Bootcamp

Search…

A.3: Complexity Analysis, Big-O Notation

By the end of this lesson, you should:

- be familiar with Big-O
- understand how space and time complexity is calculated
- be familiar with the common complexity functions and their ranking order

After you finish writing some code, how can you describe how fast it is? How can you describe how much memory your code takes up?

In this section we'll begin to describe the way that computer science defines the efficiency of a given set of code.

We'll begin with this simple example and describe its properties.

// a function that takes an array as a parameter

// and returns true if the array contains the integer 2

function arrayHasTwo(arr){

// set a default value of not found

var found = false;

for(var i=0; i<arr.length; i++){

if( arr[i] === 2 ){

// if 2 is found, set to true

found = true;

}

}

// return result

return found;

}

When we run this code it could take differing amounts of time.

var list = [1,2,3,3];

// the function iterates 4 times in the loop

var result = arrayHasTwo(list);

var list2 = [1,2,3,4,5,6,7,8,9,3];

// the function iterates 10 times in the loop

var result2 = arrayHasTwo(list2);

Our function runs slower if the input is bigger. What we are working towards is a generic way to describe how long something takes to run. Mathematically we can express this as a (mathematical) function of the length of the parameter array. The longer the array is, the longer it will take the code to run.

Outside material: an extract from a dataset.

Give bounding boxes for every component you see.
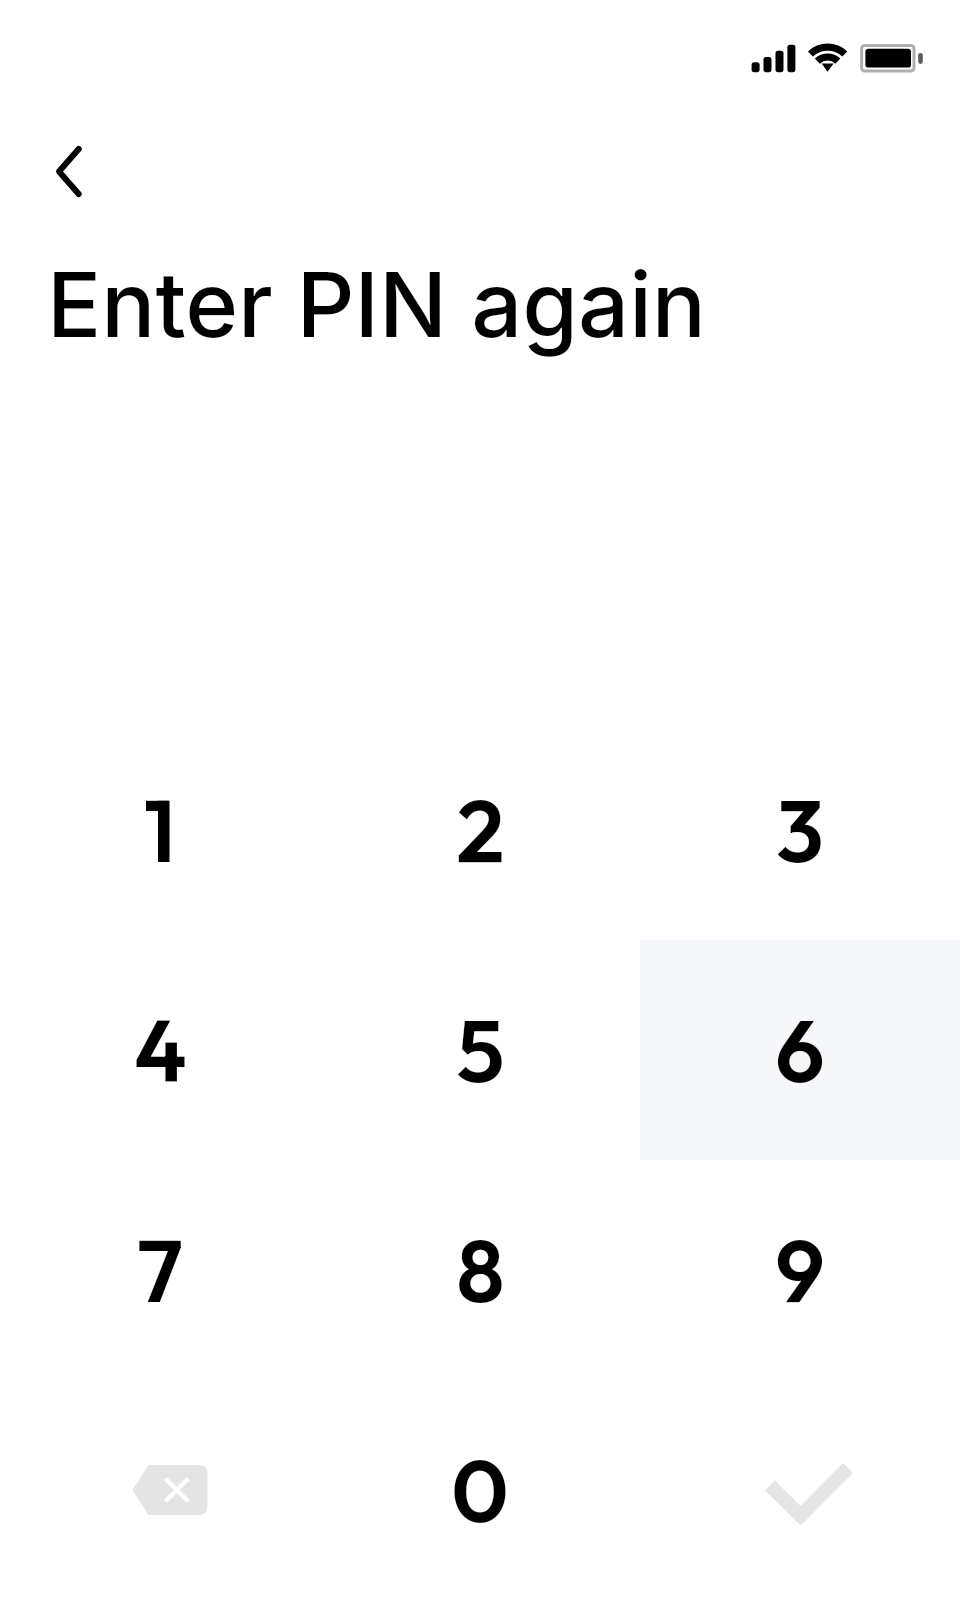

We refer to the size of the input array as *n*.

Big-O - linear complexity.

If we plotted the growth of time and of data in *n* on a graph it would look linear, i.e., a straight line. For each additional item in the input array, the "speed" of the function increases in step. The behaviour of time as *n* grows is the first property of complexity analysis. It assumes an input of varying length, and we can analyze what happens when that input grows or shrinks.

The Computer Science analysis of this speed / complexity makes no assumptions about the properties of this data, so it always assumes that the input data to the function can be zero to infinity length, as opposed to real-world data, which is very dependant on the specific case. The code that looks for a letter in the alphabet needs to be very different from the code that looks for a name amongst millions of users. Also note the lack of graph axis units in the figure above. The kind of measurement we're doing is called asymptotic analysis. It also assumes a theoretical "unit" of computation where the absolute time in seconds or hours doesn't matter. When we use Big-O to analyze code a naive approach would be to count each line of code and count each loop iteration or if a function is called that has a loop in it. Sometimes we'll count built-in functions such as

`Array.unshift`

because we'll know that the built-in function already has some inherent run-time complexity. (We'll note each of these special cases when they come up.)So generally speaking, we measure the speed of a function or given section of code by counting the:

- number of lines of code
- iterations in a loop
- also count functions that we know contain loops

In Computer Science, the definition of speed is more specific than that. There are several specific measures of speed, including Big Theta and Big Omega, but we'll only be talking about Big-O. All of these notations define a mathematical expression for the speed behaviour of a function. We won't really be concerned with the mathematical definition of these, since for non-theoretical programs, Big-O is the most useful.

When talking about Big-O we always talk about the worst-case performance of the function. That is, we don't consider what happens when the input data happens to be formatted in our favor- e.g., what happens if 2 is randomly at the beginning of some of our arrays? Big-O isn't concerned with these probabilities.

If we edit our function above we can see how it becomes more efficient, but that the Big-O remians the same. We can get rid of line 5, and just return true if and when two is found.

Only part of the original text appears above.